▸ **What needs to be done**
Check every line of the data and copy the ones where "filters" appears.

▸ **Input data**
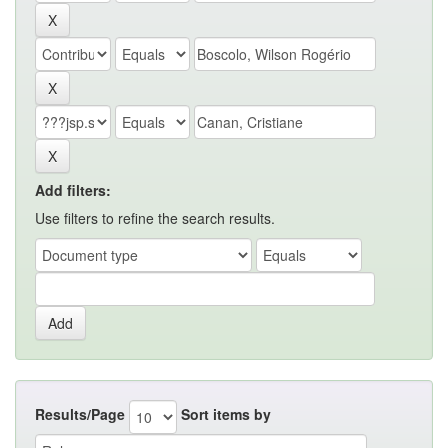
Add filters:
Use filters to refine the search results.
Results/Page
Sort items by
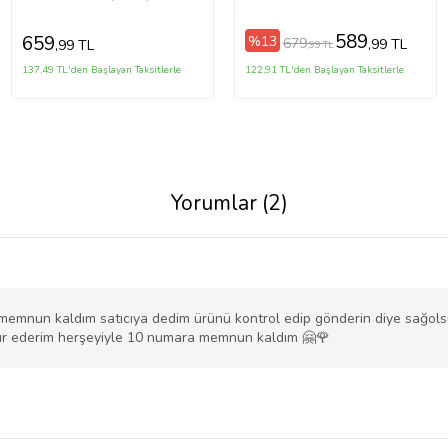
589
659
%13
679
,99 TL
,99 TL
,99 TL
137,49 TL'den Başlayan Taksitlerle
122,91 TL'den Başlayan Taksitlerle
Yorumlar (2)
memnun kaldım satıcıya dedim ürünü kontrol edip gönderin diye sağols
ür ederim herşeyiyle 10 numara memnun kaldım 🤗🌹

▸ **Exercise result**
Add filters:
Use filters to refine the search results.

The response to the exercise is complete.